Should natural gas, the prime product of the Panhandle's oil and gas industry, fuel autos? Or should it power new electric power plants with the electricity to be used to charge plug-in hybrid vehicles?
United States Rep. Dan Boren, D-Okla., introduced on April 1 a measure, New Alternative Transportation to Give Americans Solutions Act of 2009, known by its acronym the NAT GAS Act of 2009 to play on the words “natural gas.” The measure gained bipartisan support with 108 co-sponsors at last count, including U.S. Rep. Mac Thornberry, R-Clarendon.
The proposal has the backing of natural gas entrepreneur T. Boone Pickens, who has organized a citizen's group urging greater use of natural gas and further development of wind energy as a way to cut national reliance on imported oil. He calls the effort the Pickens Plan, and is urging his supporters to pressure additional members of Congress to sign on to the measure so that it has 120 co-sponsors by Nov. 20.
For now, the measure has been sitting in the House Science and Technology Subcommittee on Energy and Environment since April 6. A companion measure is in the Senate Finance Committee because the legislation seeks to amend the Internal Revenue Code that would allow tax credits through 2027 for fuels made from natural gas and for natural gas-powered vehicles.
Additionally, it would require that half of the new vehicles placed into service by the federal government by the end of 2014 to be fueled by natural gas and provides research grants for natural gas-powered engines.
Ignoring the glacial pace of Congress on the matter, the most pertinent question is if such a switch is practical. Gasoline is the longstanding fuel of choice and is readily available at convenience stores and service stations. Replacing those outlets would be no small trick.
That difficulty is a prime point of the Natural Resources Defense Council, an environmental group that insists that plug-in electric cars powered by electricity generated in natural gas-burning power plants is the way to go.
Their assumption is based on 70 percent of the nation's natural gas supply going to replace coal-fired power plants, supplemented by wind energy to produce electricity, and using 30 percent of the natural gas supply to fuel medium-and heavy-duty delivery trucks.
Such a plan would reduce about the same amount of oil as the Pickens Plan, according to the council's estimates but would eliminate more greenhouse gases. Their calculations assumes that electric vehicles would be 3.5 times more efficient than gasoline-powered vehicles, while natural gas powered vehicles would have the same mileage as gasoline-powered vehicles.

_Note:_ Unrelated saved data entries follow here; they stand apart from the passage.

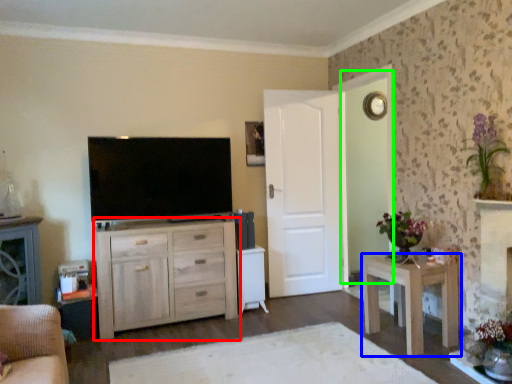 Question: Which object is positioned farthest from chest of drawers (highlighted by a red box)? Select from nightstand (highlighted by a blue box) and glass door (highlighted by a green box).

Choices:
 (A) nightstand
 (B) glass door

Answer: (B) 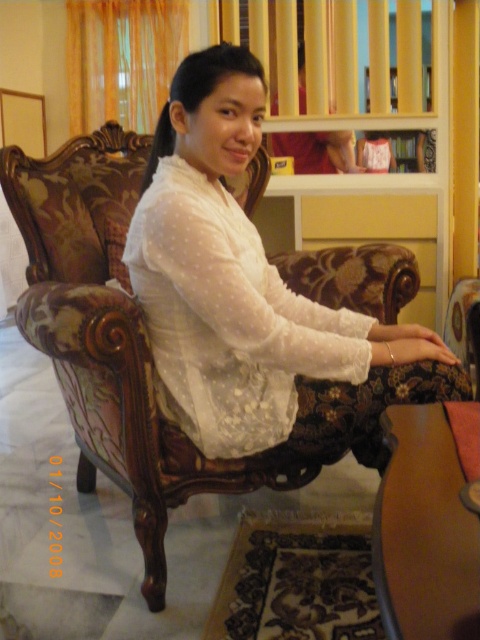 Consider the image. Which of these two, white sheer blouse at center or wooden bookshelf at upper center, stands shorter?

With less height is wooden bookshelf at upper center.

Can you confirm if white sheer blouse at center is positioned to the left of wooden bookshelf at upper center?

Correct, you'll find white sheer blouse at center to the left of wooden bookshelf at upper center.

Measure the distance between white sheer blouse at center and camera.

white sheer blouse at center and camera are 1.21 meters apart from each other.

This screenshot has width=480, height=640. What are the coordinates of `white sheer blouse at center` in the screenshot? It's located at (251, 291).

Does point (394, 92) come in front of point (360, 157)?

Yes, it is.

Is wooden bookshelf at upper center positioned before white sheer dress at center?

Yes, it is in front of white sheer dress at center.

Between point (364, 77) and point (389, 156), which one is positioned behind?

Positioned behind is point (389, 156).

The width and height of the screenshot is (480, 640). In order to click on wooden bookshelf at upper center in this screenshot , I will do `click(409, 148)`.

Between point (215, 262) and point (388, 154), which one is positioned in front?

Positioned in front is point (215, 262).

Is point (190, 106) closer to camera compared to point (372, 156)?

Yes.

This screenshot has height=640, width=480. I want to click on white sheer blouse at center, so pyautogui.click(x=251, y=291).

However, Paul Ronney, a professor in the University of Southern California Department of Aerospace and Mechanical Engineering, argues that natural gas is a practical replacement for gasoline because it is about half the price of gasoline and is unlikely to lose that price advantage.
To be certain, Ronney favors oil as a motor vehicle fuel, noting that part of the natural gas price advantage lies with the ease that oil is turned into gasoline. Natural gas fueling stations require either cooling equipment for liquefied natural gas or high-pressure compressors and pressure regulators for compressed natural gas.
He also has authored an academic paper, “Hydrocarbon-fueled internal combustion engines: 'the worst form of vehicle propulsion... except for all the other forms'” that argues that oil is the most likely fuel for the near future for cars while natural gas would be limited to short-range fleets such as taxis, shuttle vans and urban buses because natural gas requires a heavier tank, fittings and regulators that erase the advantage of having a greater energy density than gasoline.
Still, Ronney does not rule out natural gas-powered cars, simply because of its current cost advantage of about one-third to one-half the equivalent cost for a gallon of gasoline. Converting a gasoline engine to natural gas costs about $2,500, Ronney said in an e-mail interview. For a car that gets 30 miles per gallon on gasoline, the fuel costs for 100,000 miles of travel would be about $10,000 if gasoline averages $3 a gallon. Over that same span, a natural gas-fueled vehicle would have about $5,000 in fuel costs, saving $2,500 after the cost of conversion.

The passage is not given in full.